“Our aim was to create a space that juxtaposed the traditional and modern financial worlds, cemented crypto in the physical world and reinforced a sense of trust and tangibility. Part of our brief was to create a sophisticated, refined environment that not only excites, impresses and entertains but also creates a magnet for new talent.”— Carly Sweeney, Director at Universal Design Studio
The finance and banking field has a long-standing history of evolving architectural trends tied to its changing service offering and role in society. From the early italianate styles which popularised a palazzo style building and sought to attract the middle-classes, to philanthropic banks who utilised gothic and tudor styles for accessibility and the later eclecticism style preferred by Victorians. Creating physical spaces for a sector that was itself rooted in human interactions and real-life experiences provided clearer guidelines. With a digital-first approach, reconciling digital habits, cashless banking and crypto-financing in physical form posed a new challenge.

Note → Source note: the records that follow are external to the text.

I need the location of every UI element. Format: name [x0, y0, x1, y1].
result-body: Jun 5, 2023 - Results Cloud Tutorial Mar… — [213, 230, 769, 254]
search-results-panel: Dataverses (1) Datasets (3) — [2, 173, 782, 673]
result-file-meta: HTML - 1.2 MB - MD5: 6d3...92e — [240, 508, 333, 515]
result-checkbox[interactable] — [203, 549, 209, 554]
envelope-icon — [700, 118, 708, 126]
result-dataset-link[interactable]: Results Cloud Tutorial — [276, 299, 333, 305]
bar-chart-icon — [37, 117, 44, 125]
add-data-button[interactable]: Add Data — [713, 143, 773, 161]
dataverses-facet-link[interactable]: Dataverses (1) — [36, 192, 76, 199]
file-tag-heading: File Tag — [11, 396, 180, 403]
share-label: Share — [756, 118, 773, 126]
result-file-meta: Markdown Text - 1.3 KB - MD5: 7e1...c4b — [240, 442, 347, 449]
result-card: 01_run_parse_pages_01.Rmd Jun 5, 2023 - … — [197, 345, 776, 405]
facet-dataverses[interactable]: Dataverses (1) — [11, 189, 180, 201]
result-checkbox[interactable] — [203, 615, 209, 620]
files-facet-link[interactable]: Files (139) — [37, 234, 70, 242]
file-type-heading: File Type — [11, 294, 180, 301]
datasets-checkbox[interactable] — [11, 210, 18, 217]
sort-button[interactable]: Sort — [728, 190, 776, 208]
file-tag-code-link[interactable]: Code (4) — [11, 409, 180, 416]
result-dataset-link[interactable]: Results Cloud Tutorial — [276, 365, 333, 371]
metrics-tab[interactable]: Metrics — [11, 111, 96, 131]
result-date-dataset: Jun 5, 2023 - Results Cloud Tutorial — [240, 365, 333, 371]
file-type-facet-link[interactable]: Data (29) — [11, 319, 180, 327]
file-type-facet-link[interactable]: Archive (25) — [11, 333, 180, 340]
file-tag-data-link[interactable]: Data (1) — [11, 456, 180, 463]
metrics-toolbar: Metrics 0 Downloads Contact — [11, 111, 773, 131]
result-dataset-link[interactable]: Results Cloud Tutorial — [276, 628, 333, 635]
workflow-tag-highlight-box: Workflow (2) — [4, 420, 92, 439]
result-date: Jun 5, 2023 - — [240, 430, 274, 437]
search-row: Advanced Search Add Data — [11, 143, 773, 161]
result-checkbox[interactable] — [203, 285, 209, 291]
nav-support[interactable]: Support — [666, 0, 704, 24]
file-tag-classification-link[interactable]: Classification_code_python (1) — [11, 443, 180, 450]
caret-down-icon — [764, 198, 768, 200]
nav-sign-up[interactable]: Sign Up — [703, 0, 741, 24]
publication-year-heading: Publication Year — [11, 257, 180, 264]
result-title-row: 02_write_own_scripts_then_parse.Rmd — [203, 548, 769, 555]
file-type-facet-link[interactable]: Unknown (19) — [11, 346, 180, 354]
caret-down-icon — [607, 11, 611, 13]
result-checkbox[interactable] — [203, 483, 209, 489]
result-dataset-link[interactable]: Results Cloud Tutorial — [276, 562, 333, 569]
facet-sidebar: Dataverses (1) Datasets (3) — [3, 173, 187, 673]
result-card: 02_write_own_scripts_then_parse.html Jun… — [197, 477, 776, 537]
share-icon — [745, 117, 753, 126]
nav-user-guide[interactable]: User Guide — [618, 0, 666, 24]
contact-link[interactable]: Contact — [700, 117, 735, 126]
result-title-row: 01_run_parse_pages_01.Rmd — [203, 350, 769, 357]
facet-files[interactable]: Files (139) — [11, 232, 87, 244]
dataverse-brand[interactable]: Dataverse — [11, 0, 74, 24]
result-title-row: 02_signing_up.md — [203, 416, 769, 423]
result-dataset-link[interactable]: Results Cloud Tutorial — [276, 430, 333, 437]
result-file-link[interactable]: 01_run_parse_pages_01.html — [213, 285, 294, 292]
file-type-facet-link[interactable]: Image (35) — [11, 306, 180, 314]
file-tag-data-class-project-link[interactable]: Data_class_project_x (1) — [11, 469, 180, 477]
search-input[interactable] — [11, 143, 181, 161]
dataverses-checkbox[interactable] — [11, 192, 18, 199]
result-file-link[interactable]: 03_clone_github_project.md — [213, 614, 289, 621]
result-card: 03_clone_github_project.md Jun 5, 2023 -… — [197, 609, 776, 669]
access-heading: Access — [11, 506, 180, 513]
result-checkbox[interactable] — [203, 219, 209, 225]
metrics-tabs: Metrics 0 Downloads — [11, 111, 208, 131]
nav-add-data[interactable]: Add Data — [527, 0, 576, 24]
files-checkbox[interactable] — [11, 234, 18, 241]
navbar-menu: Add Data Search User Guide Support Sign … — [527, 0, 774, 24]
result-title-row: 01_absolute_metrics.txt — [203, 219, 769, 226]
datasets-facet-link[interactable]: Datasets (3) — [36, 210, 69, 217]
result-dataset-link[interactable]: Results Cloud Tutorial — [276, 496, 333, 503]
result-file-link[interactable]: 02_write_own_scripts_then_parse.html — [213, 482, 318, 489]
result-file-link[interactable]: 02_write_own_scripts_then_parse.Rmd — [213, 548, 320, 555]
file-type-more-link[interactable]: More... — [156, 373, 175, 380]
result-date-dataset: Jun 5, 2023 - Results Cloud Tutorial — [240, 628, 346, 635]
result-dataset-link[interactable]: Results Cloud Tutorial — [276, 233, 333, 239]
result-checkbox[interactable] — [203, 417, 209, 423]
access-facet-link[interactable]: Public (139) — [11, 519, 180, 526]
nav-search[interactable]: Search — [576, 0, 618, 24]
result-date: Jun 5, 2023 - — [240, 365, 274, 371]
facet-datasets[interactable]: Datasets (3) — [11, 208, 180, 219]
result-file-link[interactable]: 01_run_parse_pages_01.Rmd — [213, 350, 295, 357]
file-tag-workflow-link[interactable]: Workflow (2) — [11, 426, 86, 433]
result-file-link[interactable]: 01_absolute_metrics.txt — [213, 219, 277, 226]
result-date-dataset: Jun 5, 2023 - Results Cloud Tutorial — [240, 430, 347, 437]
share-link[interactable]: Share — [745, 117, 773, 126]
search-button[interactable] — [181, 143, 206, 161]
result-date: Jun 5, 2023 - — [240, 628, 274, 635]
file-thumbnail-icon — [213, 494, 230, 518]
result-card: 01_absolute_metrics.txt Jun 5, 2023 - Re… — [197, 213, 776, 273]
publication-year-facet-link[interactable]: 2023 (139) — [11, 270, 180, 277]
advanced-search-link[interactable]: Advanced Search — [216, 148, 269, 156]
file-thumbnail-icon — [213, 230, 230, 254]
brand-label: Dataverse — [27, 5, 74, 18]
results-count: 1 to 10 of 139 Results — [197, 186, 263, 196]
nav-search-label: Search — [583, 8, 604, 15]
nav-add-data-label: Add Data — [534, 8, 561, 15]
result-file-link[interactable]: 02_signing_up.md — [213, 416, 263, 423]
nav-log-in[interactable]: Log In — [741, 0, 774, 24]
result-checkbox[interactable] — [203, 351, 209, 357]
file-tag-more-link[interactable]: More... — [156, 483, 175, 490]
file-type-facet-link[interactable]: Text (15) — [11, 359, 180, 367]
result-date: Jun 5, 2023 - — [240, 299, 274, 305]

“We really focused on the contrasts between the familiar and unfamiliar by juxtaposing finely crafted materials with highly engineered detailing to create a series of immersive and contextual spaces. Dramatic, plush, cinematic meeting rooms in the heart of the plan, surrounded by light filled, neutral workspaces looking out over the panoramic views of London.”— Jake Powley-Baker, Design Director at Universal.
Copper’s main focus was on the journey of its clients and so the design approach draws in part upon historic icons of banking architecture through a contemporary lens, to create a familiar space that feels safe, whilst also pushing the boundaries on expectations. These include the use of codified materials such as marble and walnut that provide a sense of assurance and are contrasted by kinetic screens, dynamic light boxes and stainless steel creating an uncanny and cinematic environment.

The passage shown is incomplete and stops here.